Hungarian mathematician Paul Erdös was immensely prolific — he published about 1,500 articles in his lifetime. His influence is so great that his colleagues have taken to assigning “Erdös numbers” to one another. Erdös himself gets an Erdös number of 0; his direct collaborators get a 1; anyone who collaborates with *them* gets a 2, and so on.

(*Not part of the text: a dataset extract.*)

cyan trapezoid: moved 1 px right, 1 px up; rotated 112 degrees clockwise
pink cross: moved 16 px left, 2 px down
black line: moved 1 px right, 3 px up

Those in the first rank include many of the world’s top mathematicians, but there’s one standout: Hank Aaron. The Baseball Hall of Famer once signed a baseball with Erdös while accepting an honorary degree — and that, some say, counts as a joint publication.

## Counting the Days

Thomas Fuller, known as the Virginia Calculator, was stolen from his native Africa at the age of fourteen and sold to a planter. When he was about seventy years old, two gentlemen, natives of Pennsylvania, viz., William Hartshorne and Samuel Coates, men of probity and respectable characters, having heard, in travelling through the neighborhood in which the slave lived, of his extraordinary powers in arithmetic, sent for him and had their curiosity sufficiently gratified by the answers which he gave to the following questions: First, upon being asked how many seconds there were in a year and a half, he answered in about two minutes, 47,304,000. Second: On being asked how many seconds a man has lived who is 70 years, 17 days and 12 hours old, he answered in a minute and a half 2,210,500,800. One of the gentlemen who employed himself with his pen in making these calculations told him he was wrong, and the sum was not so great as he had said — upon which the old man hastily replied: stop, master, you forget the leap year. On adding the amount of the seconds of the leap years the amount of the whole in both their sums agreed exactly.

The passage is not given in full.